FIMM, Institute of Molecular Medicine Finland, University of Helsinki, Helsinki, Finland.
PLoS One. 2011 Feb 18;6(2):e17259. doi: 10.1371/journal.pone.0017259.
Meta-analysis of gene expression microarray datasets presents significant challenges for statistical analysis. We developed and validated a new bioinformatic method for the identification of genes upregulated in subsets of samples of a given tumour type ('outlier genes'), a hallmark of potential oncogenes.
A new statistical method (the gene tissue index, GTI) was developed by modifying and adapting algorithms originally developed for statistical problems in economics. We compared the potential of the GTI to detect outlier genes in meta-datasets with four previously defined statistical methods, COPA, the OS statistic, the t-test and ORT, using simulated data. We demonstrated that the GTI performed equally well to existing methods in a single study simulation. Next, we evaluated the performance of the GTI in the analysis of combined Affymetrix gene expression data from several published studies covering 392 normal samples of tissue from the central nervous system, 74 astrocytomas, and 353 glioblastomas. According to the results, the GTI was better able than most of the previous methods to identify known oncogenic outlier genes. In addition, the GTI identified 29 novel outlier genes in glioblastomas, including TYMS and CDKN2A. The over-expression of these genes was validated in vivo by immunohistochemical staining data from clinical glioblastoma samples. Immunohistochemical data were available for 65% (19 of 29) of these genes, and 17 of these 19 genes (90%) showed a typical outlier staining pattern. Furthermore, raltitrexed, a specific inhibitor of TYMS used in the therapy of tumour types other than glioblastoma, also effectively blocked cell proliferation in glioblastoma cell lines, thus highlighting this outlier gene candidate as a potential therapeutic target.
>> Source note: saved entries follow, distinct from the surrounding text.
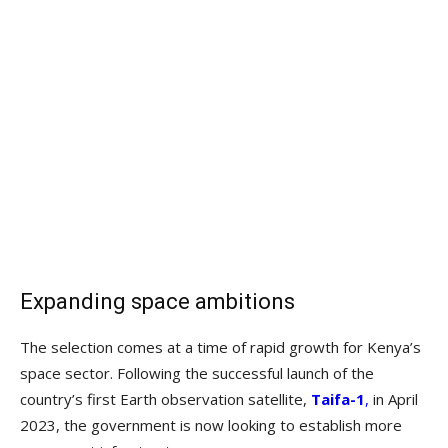
Expanding space ambitions
The selection comes at a time of rapid growth for Kenya’s
space sector. Following the successful launch of the
country’s first Earth observation satellite,
Taifa-1
,
in April
2023, the government is now looking to establish more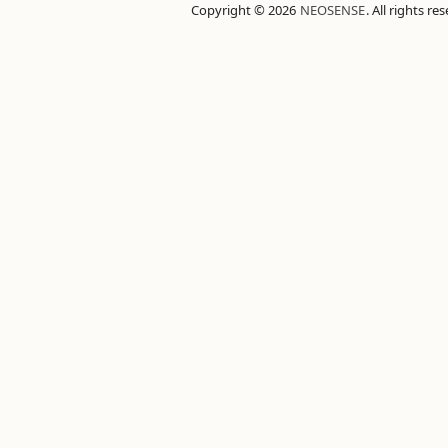
Copyright © 2026
NEOSENSE
. All rights re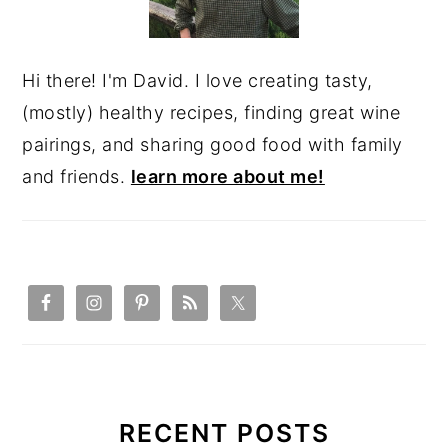
Hi there! I'm David. I love creating tasty,
(mostly) healthy recipes, finding great wine
pairings, and sharing good food with family
and friends.
learn more about me!
RECENT POSTS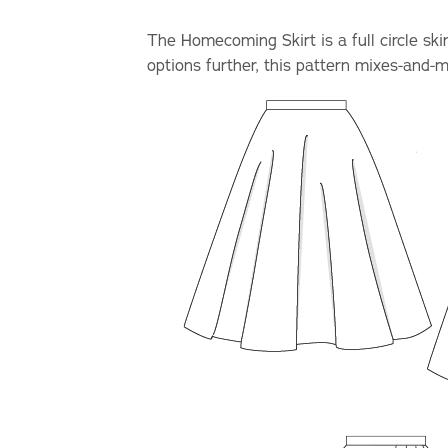
The Homecoming Skirt is a full circle sk
options further, this pattern mixes-and-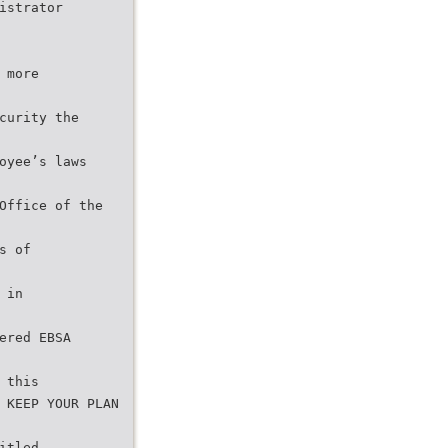
istrator
 more
curity the
oyee’s laws
Office of the
s of
 in
ered EBSA
 this
 KEEP YOUR PLAN
itled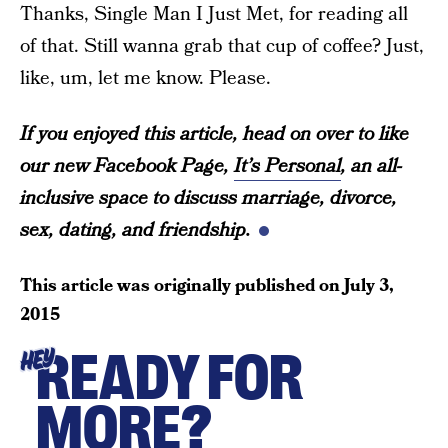
Thanks, Single Man I Just Met, for reading all
of that. Still wanna grab that cup of coffee? Just,
like, um, let me know. Please.
If you enjoyed this article, head on over to like
our new Facebook Page,
It’s Personal
, an all-
inclusive space to discuss marriage, divorce,
sex, dating, and friendship.
This article was originally published on
July 3,
2015
READY FOR
HEY
MORE?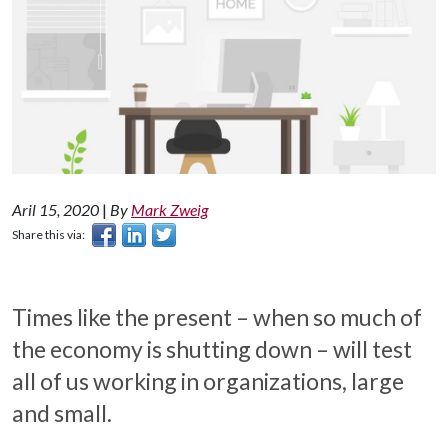
Aril 15, 2020
|
By
Mark Zweig
Share this via:
Times like the present – when so much of
the economy is shutting down – will test
all of us working in organizations, large
and small.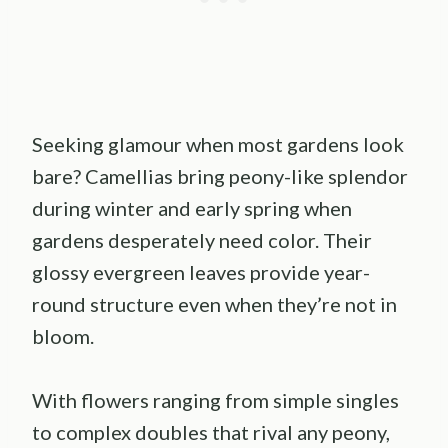
Seeking glamour when most gardens look
bare? Camellias bring peony-like splendor
during winter and early spring when
gardens desperately need color. Their
glossy evergreen leaves provide year-
round structure even when they’re not in
bloom.
With flowers ranging from simple singles
to complex doubles that rival any peony,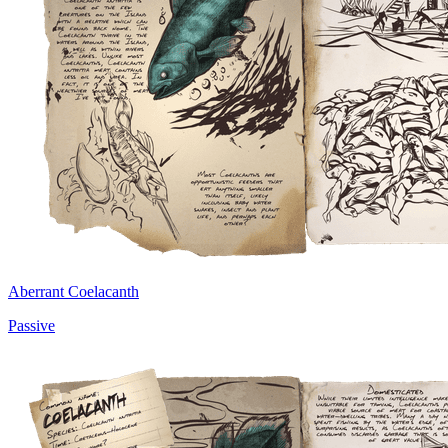
Aberrant Coelacanth
Passive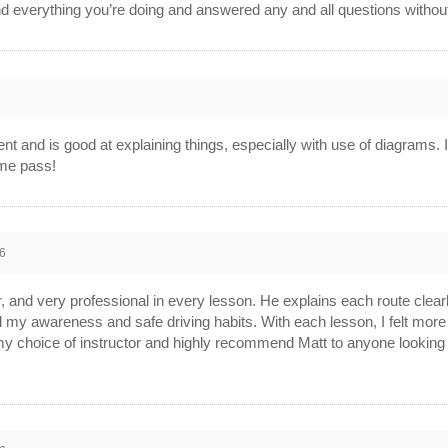
nd everything you’re doing and answered any and all questions without 
ient and is good at explaining things, especially with use of diagrams. 
 me pass!
6
or, and very professional in every lesson. He explains each route clear
d my awareness and safe driving habits. With each lesson, I felt more
th my choice of instructor and highly recommend Matt to anyone looking 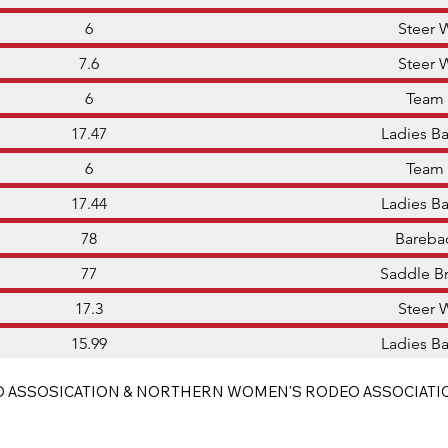
6
Steer 
7.6
Steer 
6
Team
17.47
Ladies Ba
6
Team
17.44
Ladies Ba
78
Bareba
77
Saddle B
17.3
Steer 
15.99
Ladies Ba
 ASSOSICATION & NORTHERN WOMEN'S RODEO ASSOCIATI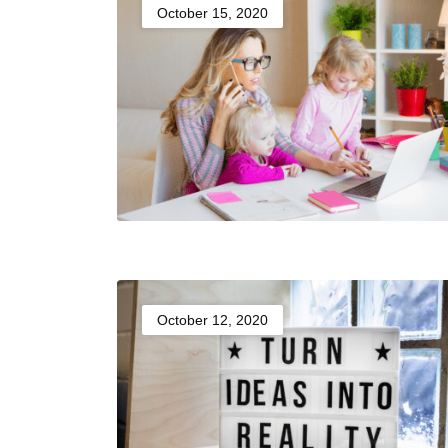
October 15, 2020
October 12, 2020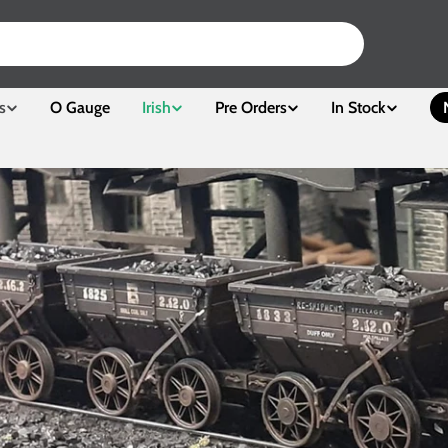
s
O Gauge
Irish
Pre Orders
In Stock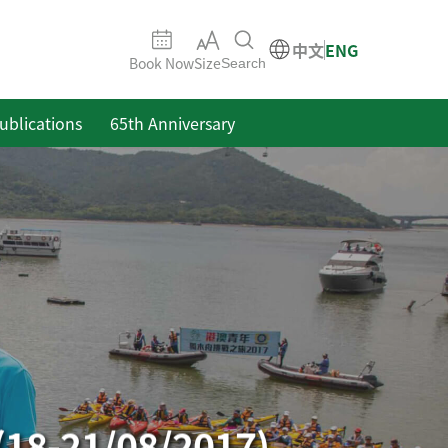
中文
ENG
Book Now
Size
Search
ublications
65th Anniversary
(18-21/08/2017)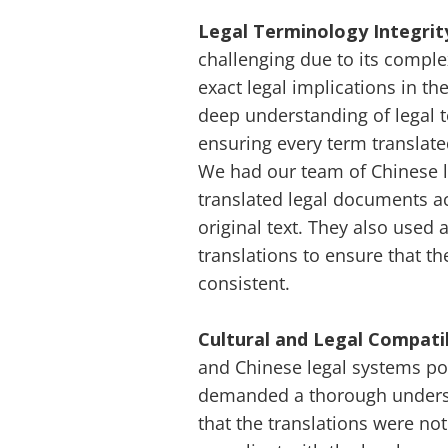
Legal Terminology Integrit
challenging due to its comple
exact legal implications in th
deep understanding of legal 
ensuring every term translate
We had our team of Chinese le
translated legal documents a
original text. They also used
translations to ensure that t
consistent.
Cultural and Legal Compatib
and Chinese legal systems pos
demanded a thorough understa
that the translations were not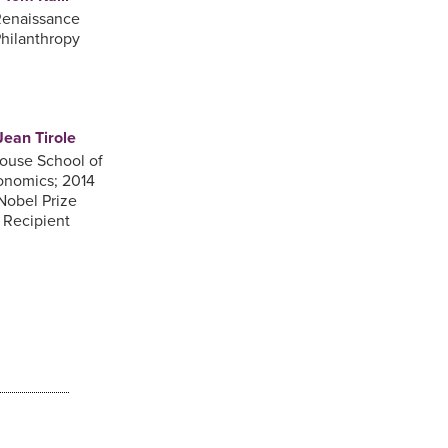
enaissance
hilanthropy
Jean Tirole
ouse School of
onomics; 2014
Nobel Prize
Recipient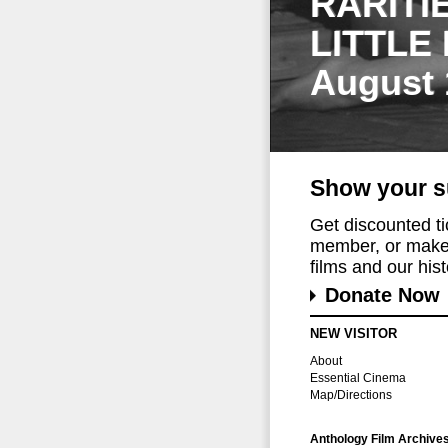
RARITI
LITTLE
August 
Show your s
Get discounted t
member, or make 
films and our histo
Donate Now
NEW VISITOR
About
Essential Cinema
Map/Directions
Anthology Film Archive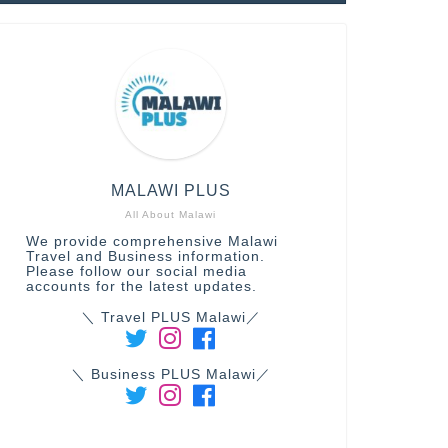
MALAWI PLUS
All About Malawi
We provide comprehensive Malawi
Travel and Business information.
Please follow our social media
accounts for the latest updates.
＼ Travel PLUS Malawi／
＼ Business PLUS Malawi／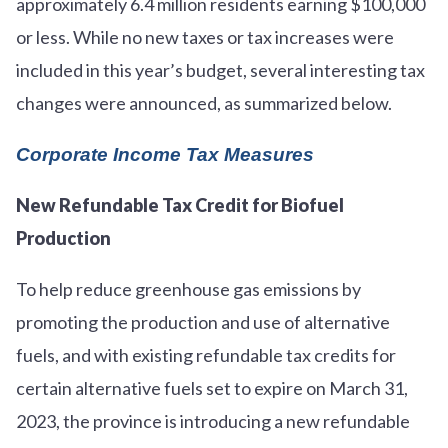
approximately 6.4 million residents earning $100,000
or less. While no new taxes or tax increases were
included in this year’s budget, several interesting tax
changes were announced, as summarized below.
Corporate Income Tax Measures
New Refundable Tax Credit for Biofuel
Production
To help reduce greenhouse gas emissions by
promoting the production and use of alternative
fuels, and with existing refundable tax credits for
certain alternative fuels set to expire on March 31,
2023, the province is introducing a new refundable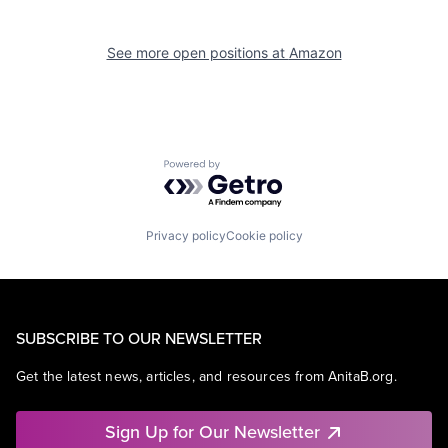
See more open positions at
Amazon
Powered by Getro.com
Privacy policy
Cookie policy
SUBSCRIBE TO OUR NEWSLETTER
Get the latest news, articles, and resources from AnitaB.org.
Sign Up for Our Newsletter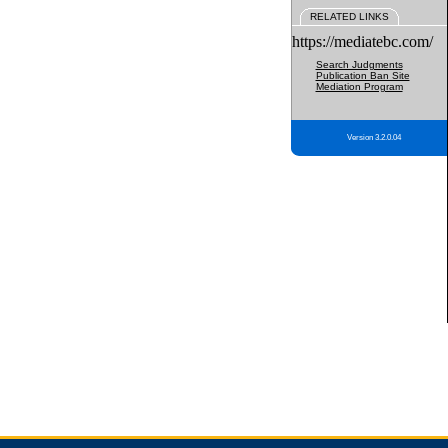
RELATED LINKS
https://mediatebc.com/
Search Judgments
Publication Ban Site
Mediation Program
Version 3.2.0.04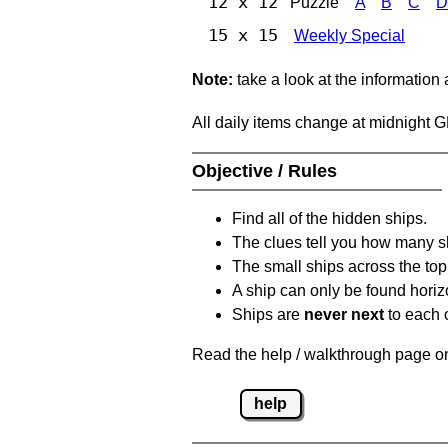
12 x 12
Puzzle
A
B
C
D
15 x 15
Weekly Special
Note:
take a look at the information
All daily items change at midnight 
Objective / Rules
Find all of the hidden ships.
The clues tell you how many sh
The small ships across the top 
A ship can only be found horizon
Ships are
never next
to each o
Read the help / walkthrough page on 
help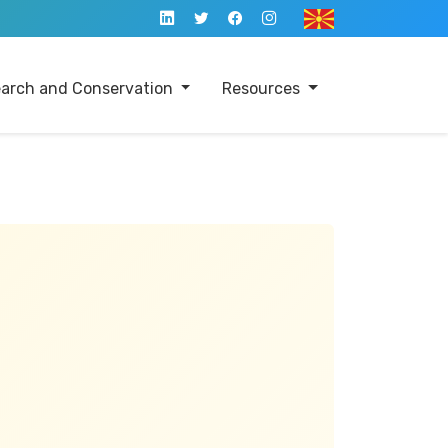
arch and Conservation
Resources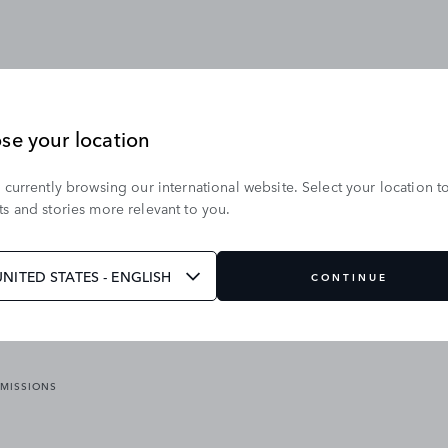
se your location
 currently browsing our international website. Select your location t
OUR BRANDS
s and stories more relevant to you.
VICES
RANGE ROVER
DEFENDER
ATES
DISCOVERY
UNITED STATES - ENGLISH
CONTINUE
JAGUAR
EMISSIONS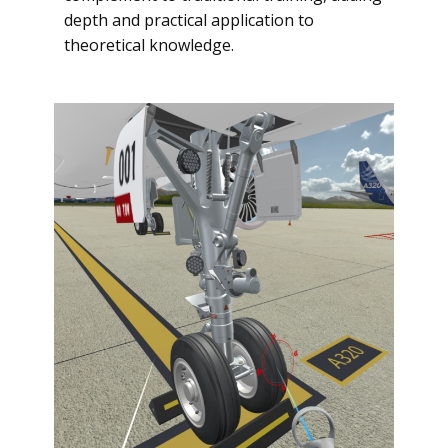
depth and practical application to
theoretical knowledge.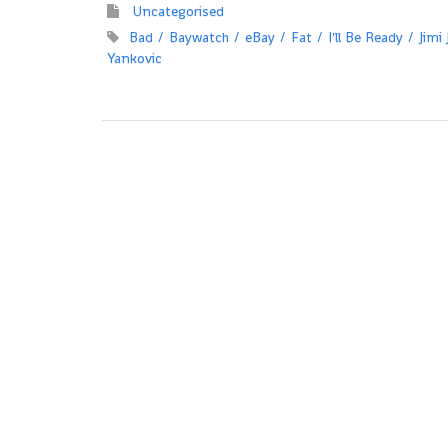
Uncategorised
Bad
Baywatch
eBay
Fat
I'll Be Ready
Jimi
Yankovic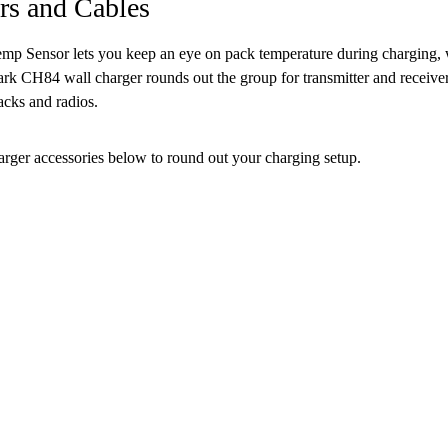
rs and Cables
mp Sensor lets you keep an eye on pack temperature during charging, w
k CH84 wall charger rounds out the group for transmitter and receiver 
acks and radios.
arger accessories below to round out your charging setup.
CONCLUSIONS/SIGNIFICANCE: Taken together, these results support the GTI as a novel approach to identify potential oncogene outliers and drug targets. The algorithm is implemented in an R package (Text S1).
基因表达微阵列数据集的荟萃分析对统计分析提出了重大挑战。我们开发并验证了一种新的生物信息学方法,用于鉴定给定肿瘤类型样本中上调的基因(“异常基因”),这是潜在致癌基因的标志。
通过修改和调整最初为经济学中的统计问题开发的算法,开发了一种新的统计方法(基因组织指数,GTI)。我们使用模拟数据将 GTI 与之前定义的四种统计方法(COPA、OS 统计、t 检验和 ORT)进行比较,以检测荟萃数据集的异常基因。我们证明 GTI 在单个研究模拟中与现有方法的性能相当。接下来,我们评估了 GTI 在分析来自几个已发表研究的组合 Affymetrix 基因表达数据中的性能,这些研究涵盖了中枢神经系统的 392 个正常组织样本、74 个星形细胞瘤和 353 个胶质母细胞瘤。结果表明,GTI 比大多数先前的方法更能识别已知的致癌异常基因。此外,GTI 在胶质母细胞瘤中鉴定了 29 个新的异常基因,包括 TYMS 和 CDKN2A。这些基因的过表达通过来自临床胶质母细胞瘤样本的免疫组织化学染色数据在体内得到验证。这些基因中有 65%(29 个中的 19 个)具有免疫组织化学数据,其中 17 个(90%)显示出典型的异常染色模式。此外,培美曲塞,一种用于治疗非胶质母细胞瘤肿瘤类型的 TYMS 的特异性抑制剂,也能有效抑制胶质母细胞瘤细胞系的细胞增殖,从而突出了该异常基因候选物作为潜在治疗靶点的重要性。
结论/意义:总的来说,这些结果支持 GTI 作为一种新的方法来鉴定潜在的致癌基因异常和药物靶点。该算法在 R 包中实现(Text S1)。